No one really worries about the arrival of our Robot Overlords, not seriously, not in real life. What worries 21st C first-world residents is the arrival of our Robot Colleagues, the self-checkout machines, the automations that will turn the working class into the unemployed class. Hooker’s story plays on that fear, giving us a world of bots “a quarter of which, which by law, had to represent a real person receiving a real paycheck” — but even those real people aren’t necessarily doing the work themselves, most of them just rent another bot to do the work for them. Short, but sweet, this was an excellent story.
Content note: Alcoholic parent.
Thirteen year old Marina doesn’t know what’s harder to deal with — the tentacles that slurp against her bedroom window at night, or about the fact that her mother doesn’t seem to think this is anything out of the ordinary.
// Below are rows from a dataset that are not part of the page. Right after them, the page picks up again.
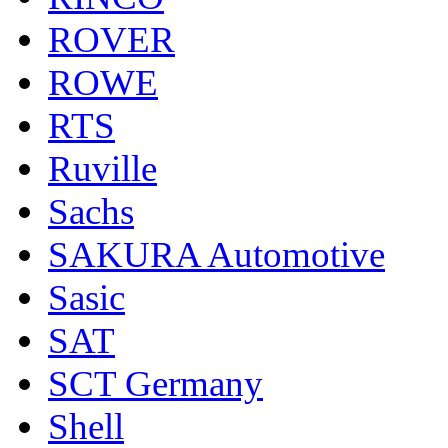
ROVER
ROWE
RTS
Ruville
Sachs
SAKURA Automotive
Sasic
SAT
SCT Germany
Shell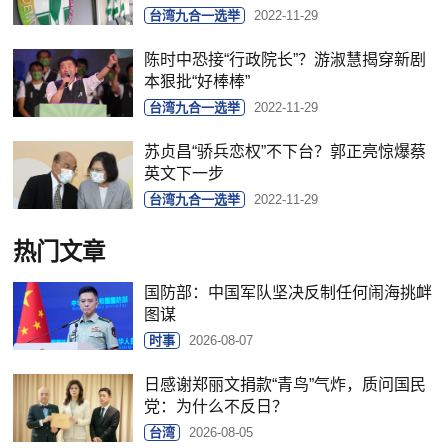
台湾九合一选举
2022-11-29
陈时中恐接“行政院长”？游淑慧揭穿新剧
本狠批“好棒棒”
台湾九合一选举
2022-11-29
苏贞昌“骄兵恋权”不下台？郭正亮惊爆蔡
英文下一步
台湾九合一选举
2022-11-29
热门文章
国防部：中国军队坚决反制任何闹海挑衅
图谋
时事
2026-08-07
日感谢郑丽文捐款“青鸟”气炸，质问国民
党：为什么不反日？
台湾
2026-08-05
The opening of this story is weird and creepy, but when even Marina’s mom can’t ignore the tentacles and her whole history spills out, it takes a hard, sharp shift into the deliciously amusing and touchingly poignant. I really enjoyed this!
For anyone woman who has lived through parenting a newborn with an unsupportive partner, or seen a friend live through the same: This will be a hard story to read. Bree’s baby Pippa is 9 weeks old, and her entire world has changed, except for perhaps the one thing that should — she is still expected to be the smart, funny, put-together, beautiful wife who gets supper on the table every day. She’s become a mother — but Max certainly hasn’t yet become a father! (The fact that Max was Bree’s professor when they first started going out certainly doesn’t make him any more sympathetic!) In a sense, this is a horror story, one that I read the whole time hoping that Bree would find a way to get out, to escape, to get Max out of her life. I’m not sure if that’s the angle George was going for, but if it was, she nailed it. This was a deeply unsettling, vaguely disturbing story.
I really had no idea what was going on in the early paragraphs of this story — they necessitated not one but two rereads before I could keep enough of it in my head to plunge on.
If “gritty realism” and “vampire romance” don’t conflict with each other, then those are the two phrases I would pick to describe this story. It wasn’t a happy, fluffy romance; it’s more of the uncomfortable “how close can you make a relationship sound abusive without actually being abusive” type of romance. But this was definitely unlike any other vampire story I’ve ever read.